Be careful, however, this rule only
applies to isosceles trapezoids. For example, let’s take this
trapezoid which is not isosceles. The diagonals do not create two
congruent triangles at the legs. But let’s return to the isosceles
trapezoid and look at the angles. We can define the intersection of
the diagonals as point 𝐸. And then because we have two
congruent triangles, we can identify corresponding angles. The measure of angle 𝐷𝐴𝐸 must be
equal to the measure of angle 𝐶𝐵𝐸. Furthermore, the measure of angle
𝐴𝐷𝐸 is equal to the measure of angle 𝐵𝐶𝐸. Either of these pairs of congruent
angles would demonstrate that the measure of an angle created by a diagonal and side
is equal to the angle created by the other diagonal and opposite side. This means that isosceles trapezoid
𝐴𝐵𝐶𝐷, and any isosceles trapezoid, is a cyclic quadrilateral.

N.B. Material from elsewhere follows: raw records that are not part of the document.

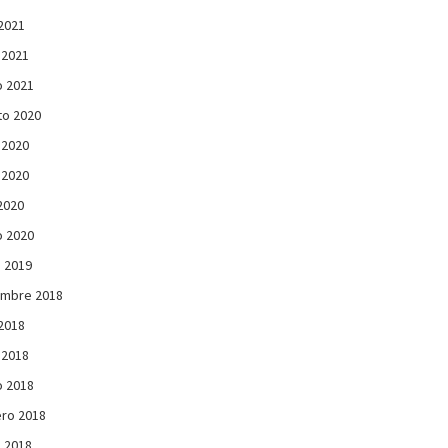
 2021
 2021
 2021
to 2020
 2020
 2020
 2020
 2020
 2019
embre 2018
 2018
 2018
 2018
ro 2018
 2018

Although not all trapezoids are
cyclic quadrilaterals, all isosceles trapezoids are. So we can give the answer true.
We can summarize the previous two
examples by saying that although there are some quadrilaterals which may be shown to
be cyclic, there are three types which will always be cyclic. They are squares, rectangles, and
isosceles trapezoids.
Now, let’s summarize the key points
of this video. We began by noting that a cyclic
quadrilateral is a four-sided polygon whose vertices are inscribed on a circle. In a cyclic quadrilateral, the
angle created by a diagonal and side is equal in measure to the angle created by the
other diagonal and opposite side. The converse of this is also
true. Thus, one method we can use to
prove a quadrilateral is cyclic is by demonstrating that an angle created by a
diagonal and side is equal in measure to the angle created by the other diagonal and
opposite side. Finally, we also saw that all
squares, rectangles, and isosceles trapezoids are cyclic quadrilaterals.